A thinking-level field (type-or-pick datalist: low / medium / high) next to every model field. It is always visible — defaults to Off, so it's harmless when unused, and lets you set effort for any provider/model.
Anthropic autodiscovery: a Fetch levels button hits POST /setup/thinking-levels, which reads the model's capabilities via the Anthropic Models API (capabilities.effort.*) and populates the real supported values (low/medium/high/xhigh/max).

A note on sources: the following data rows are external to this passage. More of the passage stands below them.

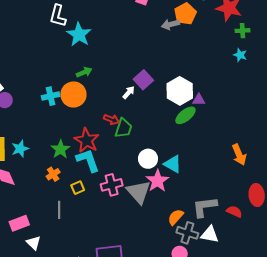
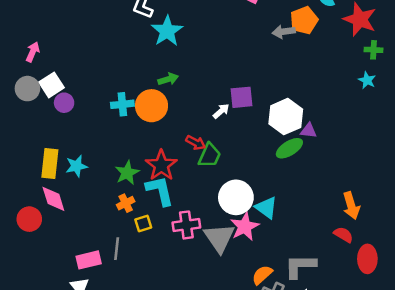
purple square: (143, 80) -> (242, 97), turned 30
white circle: (148, 159) -> (236, 197), size x1.4
orange cross: (53, 174) -> (126, 203), moved
red semicircle: (234, 212) -> (343, 235), moved
pink rectangle: (19, 223) -> (89, 260), moved

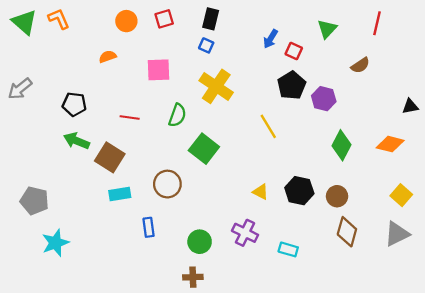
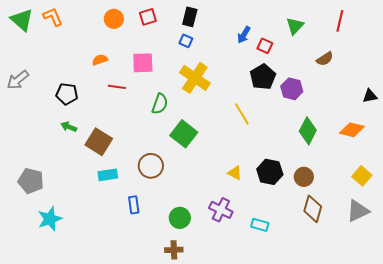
orange semicircle: (108, 57) -> (100, 60), moved
red line: (130, 118) -> (117, 87), moved
green arrow: (76, 141) -> (69, 127), size x0.7

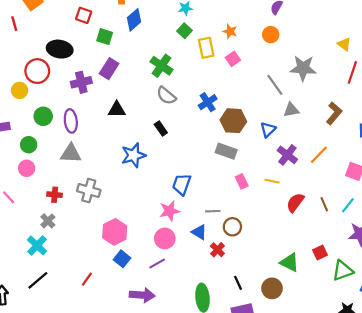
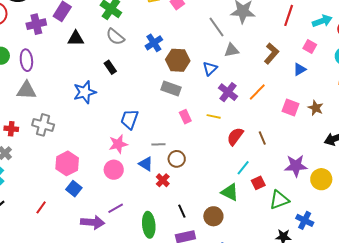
black triangle: (117, 110) -> (76, 38), moved
cyan line: (348, 205) -> (243, 168), moved
purple line: (157, 263) -> (116, 208), moved

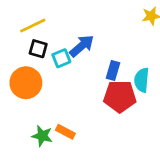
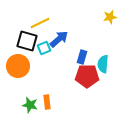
yellow line: (33, 26) -> (40, 23), moved
black square: (38, 49) -> (27, 41), size x1.5
orange rectangle: (65, 132) -> (47, 102), turned 56

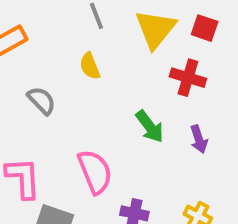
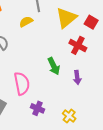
yellow semicircle: (90, 66) -> (26, 22), moved, turned 72

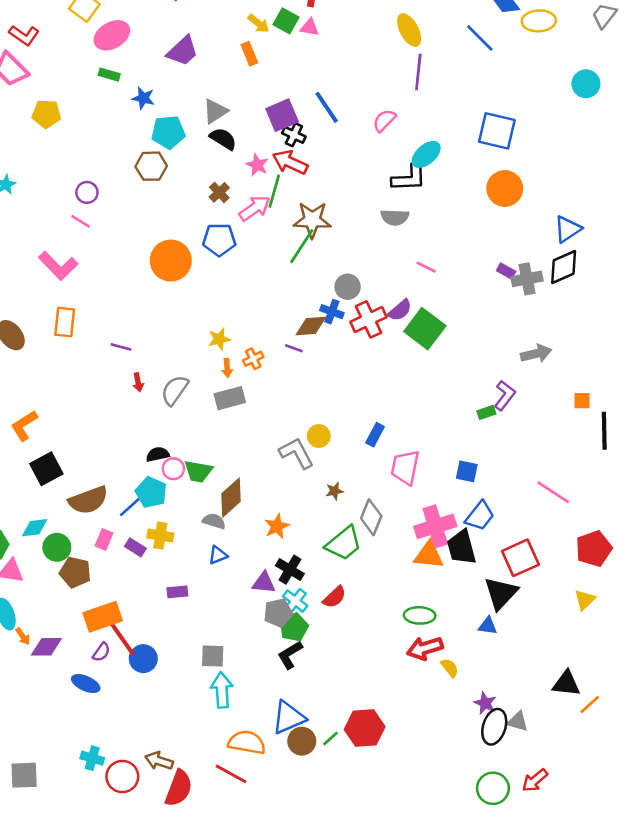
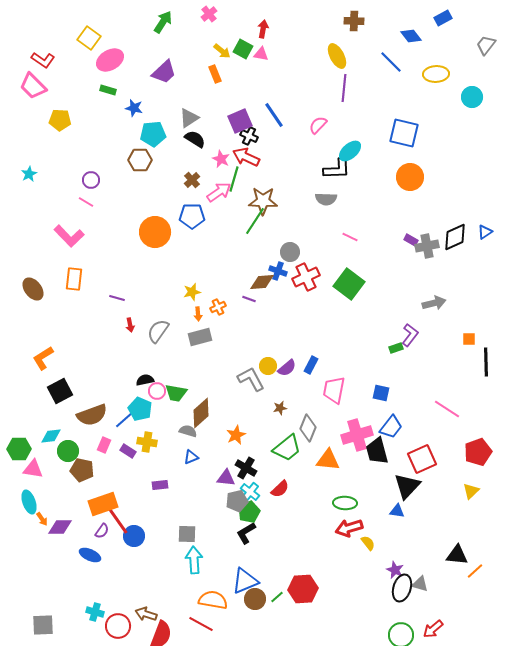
yellow ellipse: (539, 21) -> (436, 74), moved
blue triangle: (568, 229) -> (485, 232), moved, size x0.7
purple semicircle: (400, 310) -> (287, 368), moved
orange triangle: (429, 555) -> (328, 460), moved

Other providers: an effort docs ↗ link per provider (OpenAI/Google/Grok/DeepSeek) so you can enter the correct value by hand.
Shared-config badge: a background kind that targets the same provider+model as Main inference shows "· same config as Main inference".
Non-blocking hint: if you set a level on a model id that isn't a recognized reasoning model, an amber note warns the call may error. (modelSupportsThinking() is only this hint now — it does not hide the control.)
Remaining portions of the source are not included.